Date/Time: Fri Apr 22 20:39:14 CDT 2022
Name: David Corbett
Report Type: Other Document Submission
Opt Subject: Diaeresis on capital Armenian letters
Chapter 7 says “In Armenian dialect materials, U+0308 COMBINING DIAERESIS, appears over uppercase U+0531 ayb and lowercase U+0561 ayb, and lowercase U+0585 oh and U+0578 vo.” Because all caps is used in Armenian, it appears over uppercase U+0555 oh and U+0548 vo too. http://www.nayiri.com/imagedDictionaryBrowser.jsp?dictionaryId=101&dt=HY_HY&pageNumber=577 has an example with U+0548 in the second headword of the third column and an example with U+0555 in the fourth headword of the third column; the diacritic looks like U+030F but it’s probably just U+0308. Chapter 7 should say that U+0308 is used with all six of these bases. Also, the comma after “DIAERESIS” should be removed.

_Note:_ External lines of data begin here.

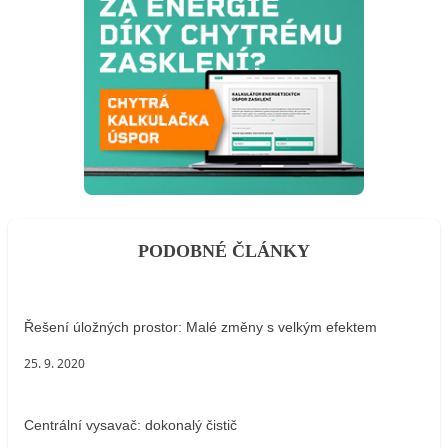
PODOBNÉ ČLÁNKY
Řešení úložných prostor: Malé změny s velkým efektem
25. 9. 2020
Centrální vysavač: dokonalý čistič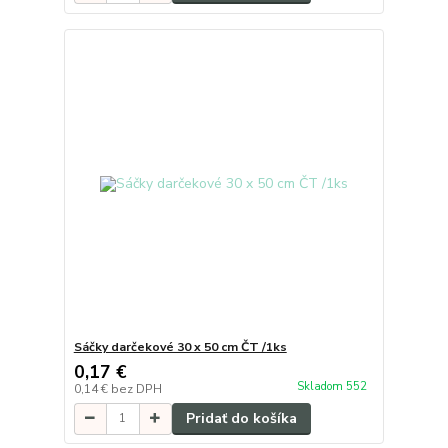
Sáčky darčekové 30 x 50 cm ČT /1ks
0,17 €
Skladom 552
0,14 €
bez DPH
Pridať do košíka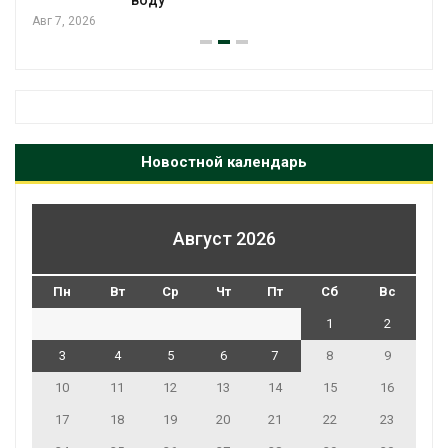
Авг 7, 2026
Новостной календарь
Август 2026
Пн
Вт
Ср
Чт
Пт
Сб
Вс
1
2
3
4
5
6
7
8
9
10
11
12
13
14
15
16
17
18
19
20
21
22
23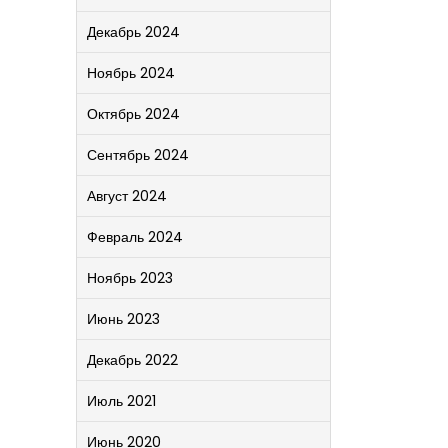
Декабрь 2024
Ноябрь 2024
Октябрь 2024
Сентябрь 2024
Август 2024
Февраль 2024
Ноябрь 2023
Июнь 2023
Декабрь 2022
Июль 2021
Июнь 2020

Date/Time: Wed Jul 6 10:01:07 CDT 2022
Name: Deborah Anderson
Report Type: Other Document Submission
Opt Subject: Sunuwar chart glyph error
Neil Patel noticed that the glyphs for 11BD2 SUNUWAR LETTER SHYELE and 11BDC SUNUWAR LETTER SHYER were swapped in the Sunuwar code chart (p. 14 of L2/21-157R). Cf. p. 7 of the proposal, where the glyphs are correct. The correct glyphs appear in Michel Suignard's ISO/IEC 10646 repertoire proposals post Amd1 (WG2 N5181). The UTC accepted Sunuwar based on L2/21-157R. I recommend the UTC go on record noting the error in the code chart in L2/21-157R, noting that the correct glyphs appear in WG2 N5181.